ControlNet is a neural network architecture that enhances Stable Diffusion by enabling image generation conditioned on specific visual structures such as edges, poses, depth maps, and segmentation masks. By injecting these auxiliary inputs into the diffusion process, ControlNet gives users powerful control over the layout and composition of generated images while preserving the style and flexibility of generative models. It supports a wide range of conditioning types through pretrained modules, including Canny edges, HED (soft edges), Midas depth, OpenPose skeletons, normal maps, MLSD lines, scribbles, and ADE20k-based semantic segmentation. The system includes both ControlNet+SD1.5 model weights and compatible third-party detectors like Midas and OpenPose to extract input features.
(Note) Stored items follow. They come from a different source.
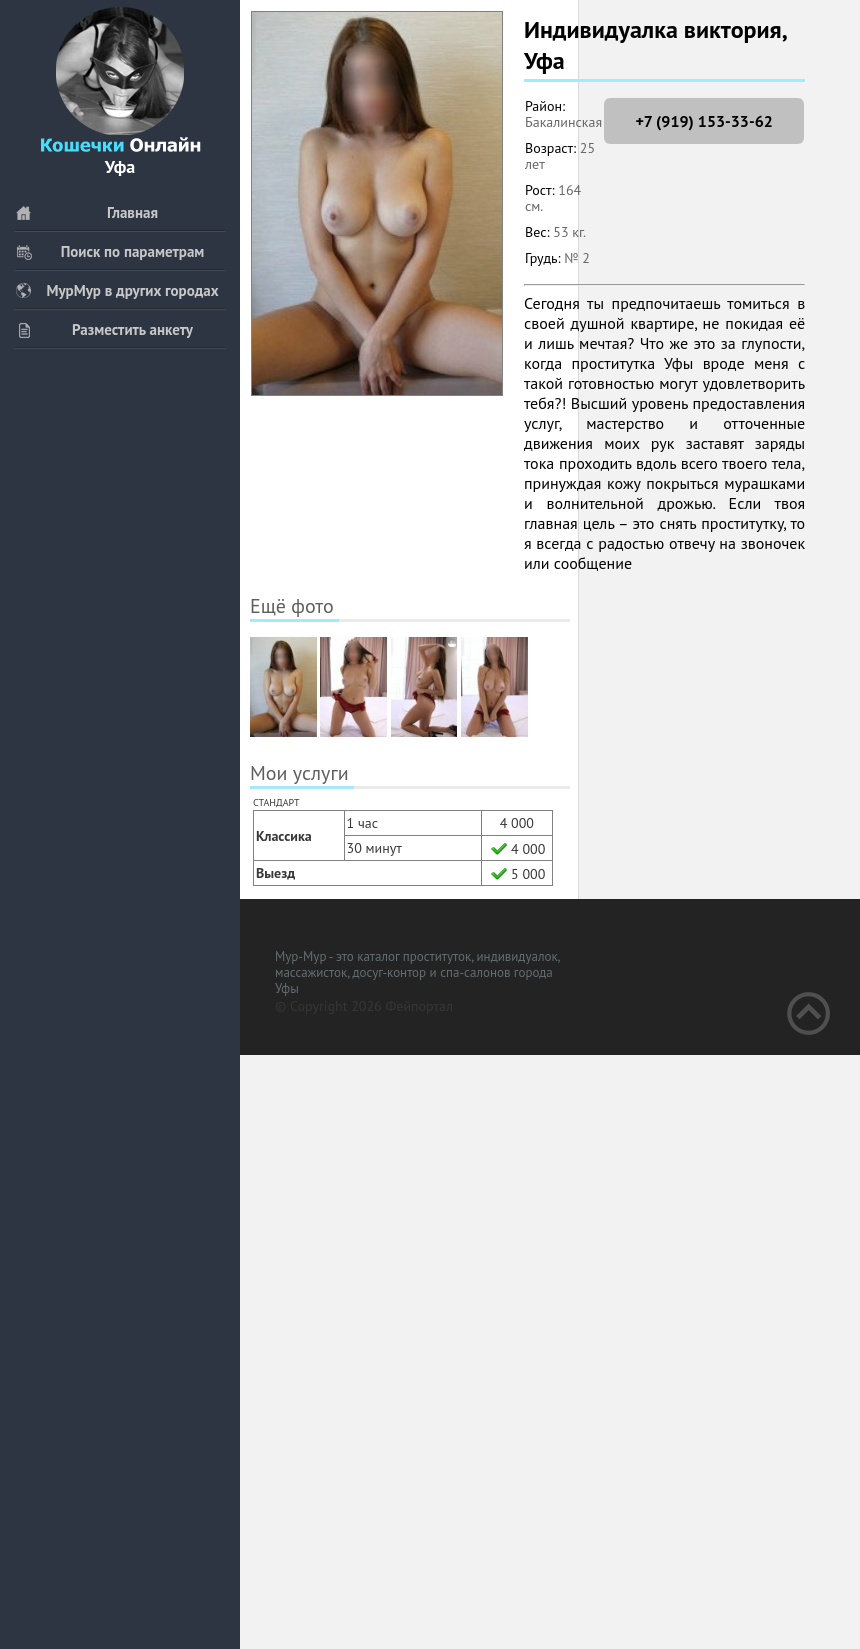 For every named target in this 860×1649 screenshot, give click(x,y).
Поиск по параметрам (109, 251)
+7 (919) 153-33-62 (703, 121)
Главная (86, 212)
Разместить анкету (104, 329)
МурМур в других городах (117, 290) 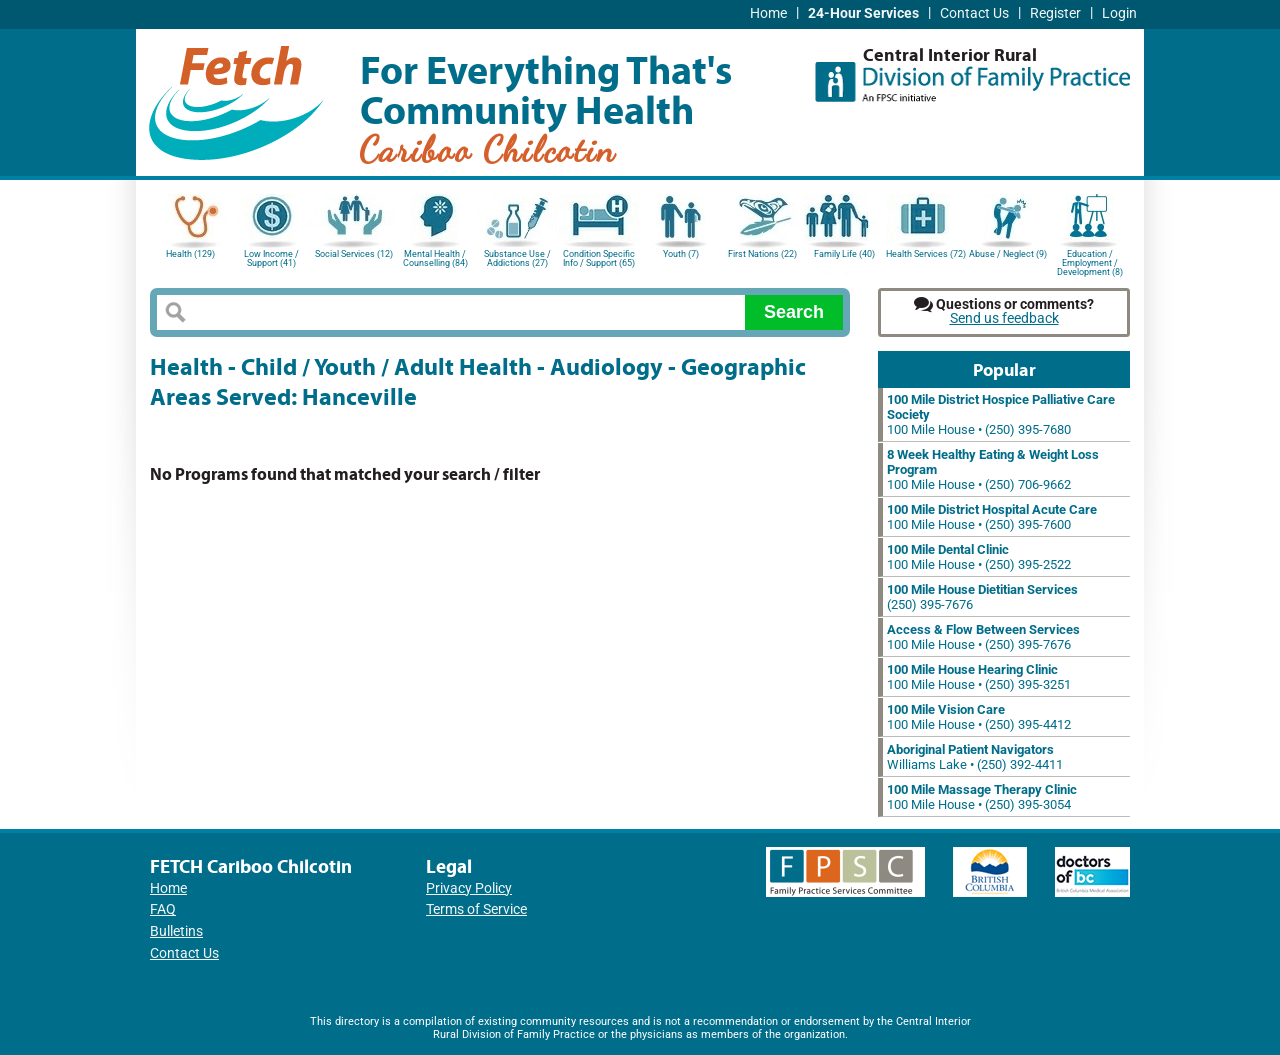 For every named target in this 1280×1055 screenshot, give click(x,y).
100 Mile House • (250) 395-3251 (979, 677)
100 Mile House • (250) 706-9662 (993, 469)
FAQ (163, 909)
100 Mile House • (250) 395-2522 (979, 557)
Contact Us (974, 13)
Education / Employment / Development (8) (1090, 261)
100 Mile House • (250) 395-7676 (983, 637)
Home (768, 13)
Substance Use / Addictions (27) (517, 258)
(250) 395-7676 (982, 597)
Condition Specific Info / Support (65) (599, 258)
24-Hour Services (863, 13)
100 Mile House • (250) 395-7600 (992, 517)
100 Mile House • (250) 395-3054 (982, 797)
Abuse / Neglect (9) (1008, 254)
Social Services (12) (354, 254)
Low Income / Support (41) (271, 258)
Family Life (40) (844, 254)
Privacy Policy (469, 888)
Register (1055, 13)
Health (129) (190, 254)
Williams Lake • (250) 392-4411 (975, 757)
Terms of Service (476, 909)
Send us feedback (1004, 318)
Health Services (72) (926, 254)
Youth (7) (681, 254)
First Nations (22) (762, 254)
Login (1119, 13)
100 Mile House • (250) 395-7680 (1001, 414)
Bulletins (176, 931)
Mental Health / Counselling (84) (435, 258)
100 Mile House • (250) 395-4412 (979, 717)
Each conditioning type is matched with a specific .pth model file to be used alongside Stable Diffusion for fine-grained control.
Features
- Extends Stable Diffusion with image structure-based control
- Supports conditioning via edges, depth, pose, scribbles, and more
- Includes pretrained weights for multiple input types (e.g., Canny, Midas, OpenPose)
- Allows precise manipulation of image composition and layout
- Compatible with AUTOMATIC1111 Web UI and Hugging Face demos
- Enables sketch-to-image, pose-to-image, and segmentation-guided generation
- Includes training resources and detection models for setup
- Released under OpenRAIL license to guide ethical use